Well, yes. Yes, I’m sure she did. She wanted to make sure that he knew how to handle the dog well, deal with problems as they arose, and resolve the intermittent issues he and his dog were having. He had to learn these skills, but he didn’t pick up on the trainer’s message. He thought she would come to his house and fix the dog’s problems, and the duo would live happily ever after without having to change anything he was doing. It doesn’t work that way. You have to change your behavior if you want your dog’s behavior to change.
A major key to making this procedure work long-term is to commit to making sure that your dog’s new behavior continues working for him. If you start doing this procedure only on occasion, you’ll soon be complaining that CAT didn’t work for your dog. No matter what training procedure or method you take up with your dog, you have to perform it consistently.
There are some tricky things that can happen if you train inconsistently. If you train new alternative behaviors to aggression very consistently, and you reinforce every time the dog performs a good behavior correctly, the dog is going to keep doing good things. If you never reinforce the good behavior again, it’s going to stop happening. If you don’t make the good behavior worthwhile, you will lose the good behavior.

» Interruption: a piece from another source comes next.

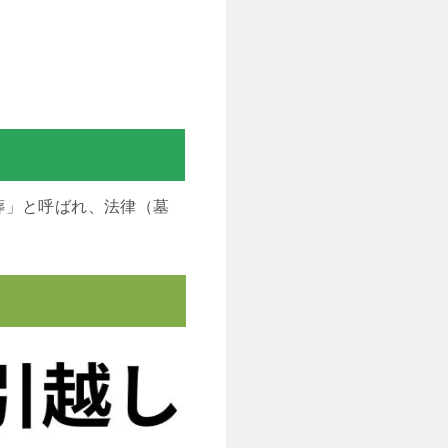
葬」と呼ばれ、法律（墓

To complicate matters, if the dog exhibits the desired behavior less frequently, he will find something else to do instead, and it will probably be the behavior you didn’t like in the first place. After all, he already knows how to do that. So if you have taught your dog that sitting, turning his head, looking at you, or pulling the other way will result in your moving away from the neighbor on the street, but then you stop giving him his needed escape because you like to chat with neighbors on your walks, he’s going to do something. The most likely thing for him to do is revert to his aggressive responses that worked so well in the past. Hey, I’m on this leash, and this lady scares me. This new stuff Mom taught me isn’t working, so I’m going to snap at the lady. That used to work every time. You’ll have wasted all that work, your dog could injure or anger your neighbor, and you’ll have a lot more work to do to get back up to speed with your dog. This is true with CAT and every other training procedure that you or a trainer might do with your dog. In order to make the procedure work, you have to do the work.

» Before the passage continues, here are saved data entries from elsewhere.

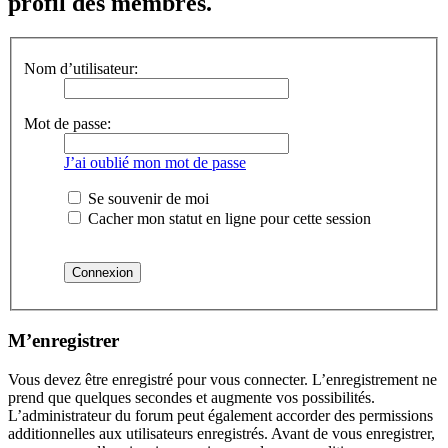
profil des membres.
Nom d’utilisateur:
Mot de passe:
J’ai oublié mon mot de passe
Se souvenir de moi
Cacher mon statut en ligne pour cette session
M’enregistrer
Vous devez être enregistré pour vous connecter. L’enregistrement ne
prend que quelques secondes et augmente vos possibilités.
L’administrateur du forum peut également accorder des permissions
additionnelles aux utilisateurs enregistrés. Avant de vous enregistrer,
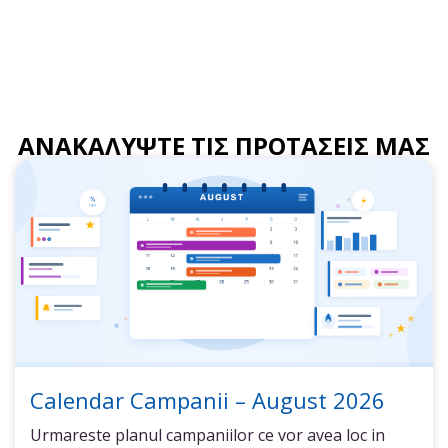
ΑΝΑΚΑΛΥΨΤΕ ΤΙΣ ΠΡΟΤΑΣΕΙΣ ΜΑΣ
Calendar Campanii – August 2026
Urmareste planul campaniilor ce vor avea loc in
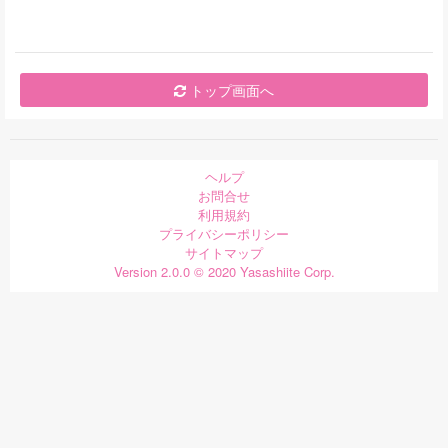
トップ画面へ
ヘルプ
お問合せ
利用規約
プライバシーポリシー
サイトマップ
Version 2.0.0 © 2020 Yasashiite Corp.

There’s a saying about insanity: “Insanity is doing the same thing you always did and expecting a different result.” Well, doing the same thing and expecting a different result will not work with aggressive dogs, either. There are no quick tips a trainer can provide you over the phone that will resolve your aggression problem, although I get plenty of calls asking for just that. Your walks will have to change during, and perhaps after, the training period, depending on how your training goes. If you want to chat with the folks in your neighborhood, you’ll have to take your dog on a separate walk that is geared especially to his needs. If you just love going to the dog park, you’ll have to go without your dog.

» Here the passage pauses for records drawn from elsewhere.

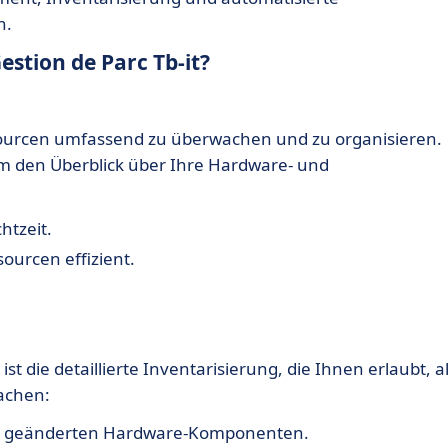
n.
stion de Parc Tb-it?
ssourcen umfassend zu überwachen und zu organisieren.
m den Überblick über Ihre Hardware- und
htzeit.
ourcen effizient.
ist die detaillierte Inventarisierung, die Ihnen erlaubt, al
achen:
er geänderten Hardware-Komponenten.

I once got a phone call from a woman inquiring about training for her dog who had suddenly become aggressive in the dog park after two big dogs attacked him. He had to get stitches. She then told me that ever since then, when she takes him to the dog park, he is mean to all the other dogs. There is a surefire solution to this: don’t take that dog back to the dog park! Something bad happened to him there, and you likely can’t do training sessions there because there will be a lot of off-leash dogs. So that’s no longer where your dog needs to go.
This type of dog-park interaction can be overwhelming for many dogs.
If your dog bit the last repairperson who came to your house, you’re going to have to work intensely on teaching your dog to enjoy spending time in his crate or in a room with the door closed with a rawhide or a food-stuffed toy while the worker is there. The worker doesn’t have time to do a CAT session with you, and he or she probably has very little interest in working with aggressive dogs. If your dog has had problems with kids, and you have kids or kids who visit your home, you’ve got to teach both the kids and the dog some ways to deal with each other, and it’s going to take time. The kids need to learn how and when to leave the dog alone, and the dog must be separated from the kids unless you’re with them and paying close attention. I’m sorry. I know this is inconvenient. Having a dog with aggression is challenging.
Once you start doing CAT, make CAT a way of life. At first, it will be very intense, as will any aggression-resolution method you undertake, but it won’t be as intense as living with uncontrolled aggression from your dog every day. Over time, you will find that your dog gets the idea and does the preferred behaviors more and more often while he performs aggressive behaviors less and less often. And if you go through the complete switchover process at the end of CAT (discussed later in the book), you will find that your dog will stop being so worried about strangers.